Section 194(2) contains a power to make regulations on the types of accommodation to which this provision applies. The Care and Support (Ordinary Residence) (Specified Accommodation) (Wales) Regulations 2015 specify that section 194(1) will apply to care home accommodation. These provisions cover adults with care and support needs who are living in such accommodation in Wales.
Cross border placements
Where arrangements are made for the adult to be accommodated in England, Scotland or Northern Ireland, the provisions in Schedule 1 to the Care Act 2014 will apply. Guidance on cross border placements and the application of Schedule 1 is contained in Annex 2. Practice Guidance on cross border placements has been prepared by the Social Care Institute for Excellence (SCIE)
The provisions in Part 11 of SSWA 2014 Act on dispute resolution cover disputes between local authorities about ordinary residence, portability of care and support and provider failure under the 2014 Act. They also cover disputes about ordinary residence under Section 117 of the Mental Health Act 1983.
Section 195 makes provision for determining disputes between local authorities about ordinary residence for the purposes of SSWA 2014, or between a sending and a receiving authority about the application of section 56 of SSWA 2014 Act (portability of care and support). These provisions cover ordinary residence and disputes about ordinary residence and the portability of care and support between local authorities in Wales only. Section 195(2) contains a power to make regulations governing the way such disputes are handled.
The Care and Support (Disputes about Ordinary Residence etc.) (Wales) Regulations 2015 specify the procedures which local authorities must follow in handling disputes about ordinary residence and portability of care and support.
Section 189(8) (on provider failure) provides that any dispute about the application of section 189 is to be determined under section 195 as if it were a dispute of the type mentioned in section 195(1). The regulations under section 195(2) therefore also apply to disputes about co-operation and about costs incurred under the temporary duty.

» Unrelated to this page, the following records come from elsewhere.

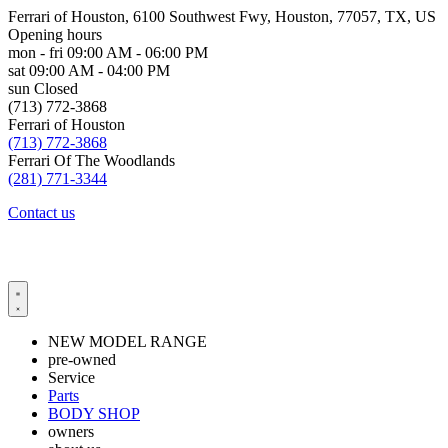
Ferrari of Houston, 6100 Southwest Fwy, Houston, 77057, TX, US
Opening hours
mon - fri
09:00 AM - 06:00 PM
sat
09:00 AM - 04:00 PM
sun
Closed
(713) 772-3868
Ferrari of Houston
(713) 772-3868
Ferrari Of The Woodlands
(281) 771-3344
Contact us
NEW MODEL RANGE
pre-owned
Service
Parts
BODY SHOP
owners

Section 117(4) of the Mental Health Act 1983 (as inserted by section 75 of the Care Act 2014) provides that where there is a dispute about where a person was ordinarily resident for the purpose of section 117(3), and the dispute is between local social services authorities in Wales, section 195 of SSWA 2014 applies to the dispute as it applies to a dispute about where a person was ordinarily resident for the purposes of SSWA 2014.
Code of practice
The regulations and the code of practice under Part 11 replace the statutory guidance on ordinary residence issued in 1993 (WOC 41/93 / LASS 5/133/10).
The code of practice contains guidance on how to determine the ordinary residence of a person.